Not only did we – and still do – support Belgian pilots for supporting their drone operations from A to Z with our software application since 2015, we also helped multiple companies get their Operations Manual approved, in which IDRONECT is described as the management tool, including to send notifications.
So we decided – obviously – to oppose this decision, in order to prevent that our efforts and our economic livelihood is put in danger, and that our users are being forced into a direction against their will.
For all transparency we like to describe here what our arguments are, as well as the history of our product.
Let’s start of with some history:
We started our endeavour in the summer of 2015 when it became clear that drone users need some help in dealing with all of the tasks that are required before flying the unmanned devices. More than 80% of drone pilots are new to aviation, and aviation rules are difficult, even for aviation professionals. So we created Dronelog.be and showed it quite soon to the Belgian aviation authorities who gladly saw our efforts as an enabling tool, also for their own possible use.
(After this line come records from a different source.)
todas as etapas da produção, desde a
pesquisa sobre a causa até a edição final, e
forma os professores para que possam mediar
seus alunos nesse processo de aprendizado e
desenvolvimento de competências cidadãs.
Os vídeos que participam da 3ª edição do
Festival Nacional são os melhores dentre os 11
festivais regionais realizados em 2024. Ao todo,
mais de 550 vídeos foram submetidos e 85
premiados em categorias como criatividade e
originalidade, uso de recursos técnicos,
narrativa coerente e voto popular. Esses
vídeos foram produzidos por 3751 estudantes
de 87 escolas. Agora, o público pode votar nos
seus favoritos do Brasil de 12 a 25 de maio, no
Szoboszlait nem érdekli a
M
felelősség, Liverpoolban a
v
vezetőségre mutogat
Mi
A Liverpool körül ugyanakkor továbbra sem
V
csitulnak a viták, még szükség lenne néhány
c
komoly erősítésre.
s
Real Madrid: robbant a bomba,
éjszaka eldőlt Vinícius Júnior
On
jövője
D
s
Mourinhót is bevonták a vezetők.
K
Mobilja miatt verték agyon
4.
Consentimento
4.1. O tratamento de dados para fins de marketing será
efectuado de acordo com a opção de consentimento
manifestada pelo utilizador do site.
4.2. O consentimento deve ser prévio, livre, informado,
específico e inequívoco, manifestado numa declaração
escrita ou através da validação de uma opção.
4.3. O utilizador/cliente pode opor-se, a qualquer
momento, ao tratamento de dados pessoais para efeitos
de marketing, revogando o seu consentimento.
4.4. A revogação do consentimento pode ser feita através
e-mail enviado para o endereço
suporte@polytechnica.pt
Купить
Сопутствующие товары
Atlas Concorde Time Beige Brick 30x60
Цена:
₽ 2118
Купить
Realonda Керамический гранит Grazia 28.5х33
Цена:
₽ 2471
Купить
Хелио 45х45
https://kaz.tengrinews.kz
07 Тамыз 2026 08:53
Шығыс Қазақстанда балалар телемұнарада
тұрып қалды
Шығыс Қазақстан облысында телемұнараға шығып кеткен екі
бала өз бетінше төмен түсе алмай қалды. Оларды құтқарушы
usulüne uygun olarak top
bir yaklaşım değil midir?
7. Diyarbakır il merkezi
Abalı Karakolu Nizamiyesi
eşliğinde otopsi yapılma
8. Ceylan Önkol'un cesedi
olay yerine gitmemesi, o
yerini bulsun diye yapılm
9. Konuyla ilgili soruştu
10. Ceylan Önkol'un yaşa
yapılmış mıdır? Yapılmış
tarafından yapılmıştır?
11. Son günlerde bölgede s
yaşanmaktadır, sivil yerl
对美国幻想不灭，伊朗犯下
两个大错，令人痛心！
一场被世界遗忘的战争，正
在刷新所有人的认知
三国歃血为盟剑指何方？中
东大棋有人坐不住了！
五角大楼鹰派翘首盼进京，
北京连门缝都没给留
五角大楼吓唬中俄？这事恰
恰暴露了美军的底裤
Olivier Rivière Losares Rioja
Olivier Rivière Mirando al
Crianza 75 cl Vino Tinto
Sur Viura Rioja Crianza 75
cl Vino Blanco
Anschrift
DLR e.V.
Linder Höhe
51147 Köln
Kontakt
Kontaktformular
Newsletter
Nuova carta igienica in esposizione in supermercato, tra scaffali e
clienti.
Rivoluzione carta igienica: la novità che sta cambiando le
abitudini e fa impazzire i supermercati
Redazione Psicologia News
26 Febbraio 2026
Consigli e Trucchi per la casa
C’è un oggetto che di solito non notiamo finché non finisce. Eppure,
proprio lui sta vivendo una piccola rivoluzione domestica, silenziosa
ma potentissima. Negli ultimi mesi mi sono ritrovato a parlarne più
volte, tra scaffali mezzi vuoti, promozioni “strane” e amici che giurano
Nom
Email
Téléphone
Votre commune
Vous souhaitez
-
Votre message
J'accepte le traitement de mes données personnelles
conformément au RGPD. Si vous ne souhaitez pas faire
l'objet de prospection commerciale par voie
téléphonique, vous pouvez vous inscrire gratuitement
Drones do not follow the same logic as traditional aircraft. The technological advances made by the drone sector are so fast, that we don’t know yet what will be flying in the sky in let’s say 12 months. Large airplanes like the A380 or B787 take years and years to develop and to get operational. Traditional aviation laws also sometimes take 5 years or more from idea to actually being implemented. When we started in 2015, a DJI Phantom 3 was the go-to drone for the serious recreational pilot. Now, 4 years later, even the improved Phantom 4 has become a relic, as we are witnessing and observing tests with UAV’s carrying passengers and drones delivering pizza’s. The drone industry itself by means of its users and developers largely outpaces the regulators, the authorities and the general public. In order to give this great industry the best possible chance we offered our solution to the authority for free, we did not want any barrier that would hinder the great potential. Why ? Because we believe that the drone industry can only grow if it grows in a safe and secure way without barriers holding it back.
When we launched our improved platform IDRONECT on February 2nd 2016, we truly had a world’s premier. We managed a drone flight at what we now know as DronePort. A pilot created a drone flight plan,which was approved by the airport commander and subsequently by the aviation authorities. All were connected on one platform and the flight got approval in a matter of minutes. The original flight had to be cancelled due to the rain, so we made a new flight plan live in front of all tech-journalists that were abundantly present. The flight was tracked live within a pre-formatted geofence. We were way ahead in the process. Happy faces all over, authorities clapped and praised our efforts, live radio-shows and TV-interviews followed.
We showed that the industry itself could come up with a solution that filled a need for all parties involved. The industry itself described the need and came up with a good solution. The only solution ? Of course not. But at least one that at that time enabled industry growth. In a safe way and fully compliant with all regulatory requirements.
Our positive inertia lead us to win the Drone Hero 2016 award, received out of the hands of then Alexander Decroo – the Minister responsible for digitalisation. His speech on the benefits of peer-to-peer economy and sharing of knowledge and value still resonates in our ears until today. We were at the right time at the right place. Were we ?
Little did we know that our moments of TV-fame in February 2016, awakened forces that before were unaware of our existence.
Soon after winning our award, we got news from the BCAA that it could no longer use our platform since it used it for free (in fact what it could do with our solution was approve or disapprove a flight by clicking a button, depending on the flight scenario and risk analysis that was presented by the drone pilot. This was before the actual drone regulations introduced a system with derogations and notifications). Even when the authority made clear that it was not using our platform as the only method but merely for the drone pilots who used it, it did not matter. It had to stop using us. Who decided this, and based on what ?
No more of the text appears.